State v. Cuvelier

394 A.2d 185, 175 Conn. 100, 1978 Conn. LEXIS 942
CourtSupreme Court of Connecticut
DecidedMay 2, 1978
StatusPublished
Cited by31 cases

This text of 394 A.2d 185 (State v. Cuvelier) is published on Counsel Stack Legal Research, covering Supreme Court of Connecticut primary law. Counsel Stack provides free access to over 12 million legal documents including statutes, case law, regulations, and constitutions.

Bluebook
State v. Cuvelier, 394 A.2d 185, 175 Conn. 100, 1978 Conn. LEXIS 942 (Colo. 1978).

Opinion

Cotter, J.

The defendant, in a seven-count information, was charged with conspiracy to commit burglary in the third degree, conspiracy to commit robbery in the first degree, conspiracy to commit *102 assault in the first degree, injury or risk of injury to a child, and deviate sexual intercourse in the first degree. On March 6, 1974, after a trial by the court on the sixth count of the information, 1 the defendant was adjudged not guilty by reason of insanity and, pursuant to § 53a-47 (a) (1) of the General Statutes, ordered committed to the custody of the commissioner of mental health for a period not to exceed ninety days for an examination to determine his mental condition. Pursuant to the statute, 2 the superintendent of Whiting Forensic Institute subsequently filed a report with the court and, on June 6, 1974, the court found that the defendant was mentally ill to the extent that his release would constitute a danger to himself and to others and therefore ordered that he remain in the custody of the commissioner of mental health for a term not to exceed ten years. The state’s attorney, therefore, declined to prosecute the defendant on the remaining counts of the information.
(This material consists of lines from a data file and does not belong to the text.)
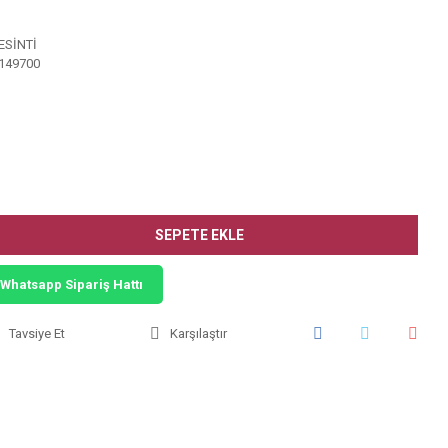
ESİNTİ
149700
SEPETE EKLE
Whatsapp Sipariş Hattı
Tavsiye Et
Karşılaştır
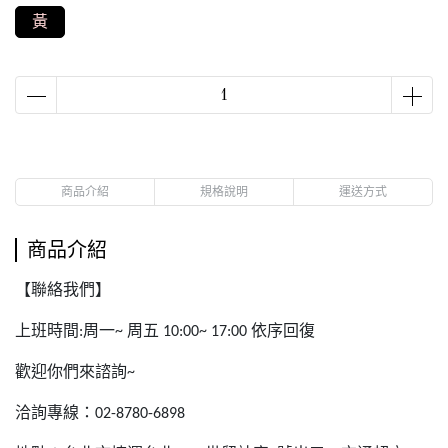
黃
商品介紹
規格說明
運送方式
商品介紹
【聯絡我們】
上班時間
周一
周五
依序回復
:
~
10:00~ 17:00
歡迎你們來諮詢
~
洽詢專線：
02-8780-6898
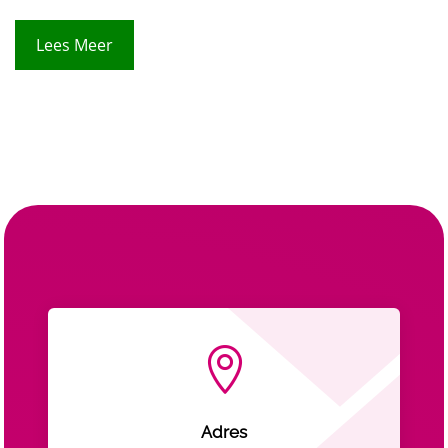
Lees Meer

Adres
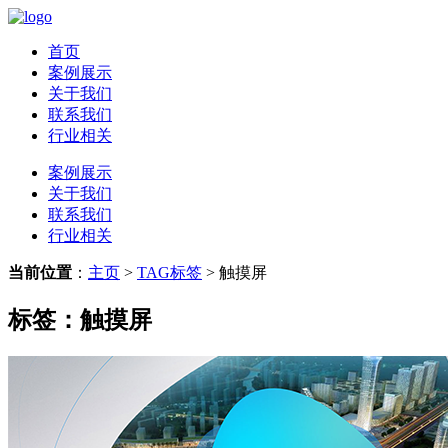
首页
案例展示
关于我们
联系我们
行业相关
案例展示
关于我们
联系我们
行业相关
当前位置
：
主页
>
TAG标签
> 触摸屏
标签：触摸屏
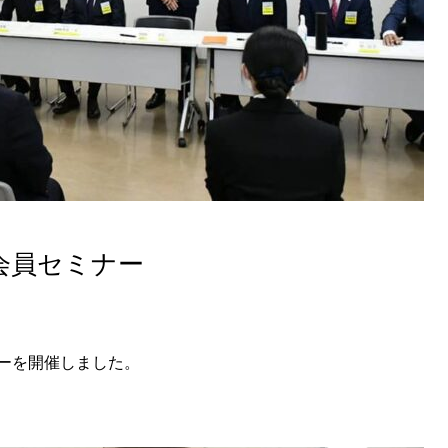
会員セミナー
ーを開催しました。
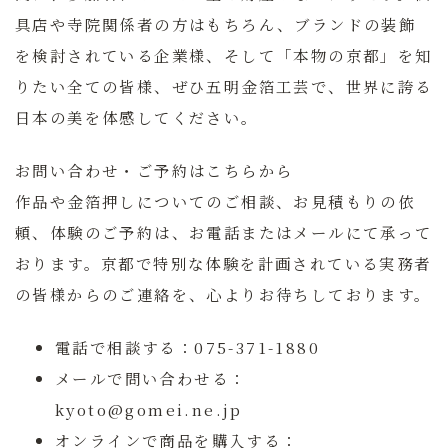
具店や寺院関係者の方はもちろん、ブランドの装飾
を検討されている企業様、そして「本物の京都」を知
りたい全ての皆様、ぜひ五明金箔工芸で、世界に誇る
日本の美を体感してください。
お問い合わせ・ご予約はこちらから
作品や金箔押しについてのご相談、お見積もりの依
頼、体験のご予約は、お電話またはメールにて承って
おります。京都で特別な体験を計画されている実務者
の皆様からのご連絡を、心よりお待ちしております。
電話で相談する：
075-371-1880
メールで問い合わせる：
kyoto@gomei.ne.jp
オンラインで商品を購入する：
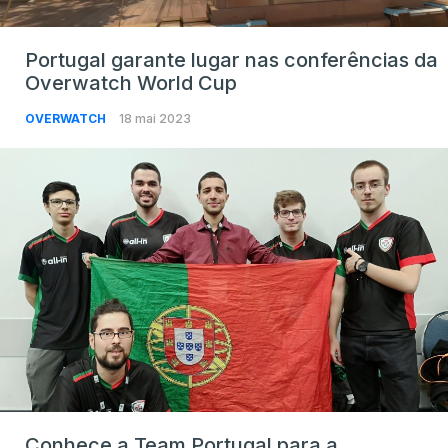
Portugal garante lugar nas conferências da
Overwatch World Cup
OVERWATCH
18 mai 2023
Conhece a Team Portugal para a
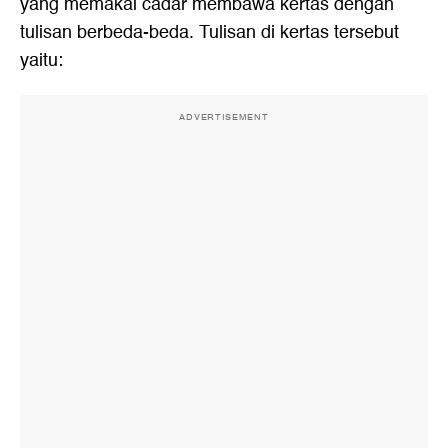
yang memakai cadar membawa kertas dengan
tulisan berbeda-beda. Tulisan di kertas tersebut
yaitu:
ADVERTISEMENT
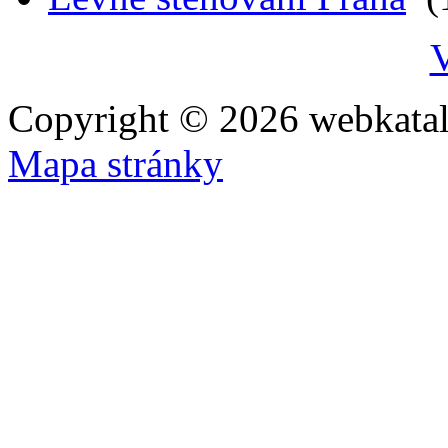
V
Copyright © 2026 webkatal
Mapa stránky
*103 On March 23, 1976, the defendant filed a motion to revoke the June 6, 1974, order of commitment on the ground that the defendant “is not now mentally ill to the extent that his release would constitute a danger to hifnself or others” as provided for in General Statutes § 53a-47. Following a hearing, the defendant’s motion, upon order of the court, was denied on December 2, 1976, and he has appealed.

The defendant has assigned error in the trial court’s refusal to find certain facts, in finding facts without evidence, and in reaching conclusions unsupported by facts set forth in the finding. Since the facts which the defendant seeks to have added to the finding are not admitted or undisputed material facts which would affect the result in this case, no corrections are warranted. Practice Book, 1963, § 628 (a); Rushchak v. West Haven, 167 Conn. 564, 566, 356 A.2d 104. The defendant’s remaining assignments of error, directed at the finding, are disposed of by our determination of the defendant’s primary claim that the trial court improperly relied upon statutory periodic review reports not formally introduced into evidence and the testimony of a psychiatrist, which the defendant claims was erroneously based upon past medical history.

At the time of the hearing on his motion, the defendant was confined at Whiting Forensic Institute, although he had previously been a patient at both Connecticut Valley Hospital and Norwich Hospital. Hans Langhammer, a psychiatrist at Norwich Hospital, to whose qualifications the parties stipulated, was called as a witness by the state to testify as to the defendant’s current mental condition and was the sole witness to testify at the hearing of December 2, 1976. Langhammer, who *104 was familiar with the defendant and his past history, based his testimony on a personal interview with the defendant in November, 1976, and on a review of the defendant’s record at Whiting, which included reports compiled in the six-month interval immediately preceding the hearing. The witness stated that, although the defendant had not threatened the safety or well-being of others during the past six months and had displayed no overt thought disorder during the interview with the pyschiatrist in November, the defendant’s preoccupation with self-destruction had been noted by physicians in September, 1976, and he had recently been diagnosed as having an organic brain syndrome, the symptoms of which include a short frustration span and explosive outbursts. Lang-hammer also noted that on one or more occasions the defendant consumed alcohol or brought it back to Connecticut Valley Hospital when he was participating in a work release program there, and that preliminary evaluation notes at that institution indicated that alcohol or illicit drugs could cause the defendant to act unpredietably.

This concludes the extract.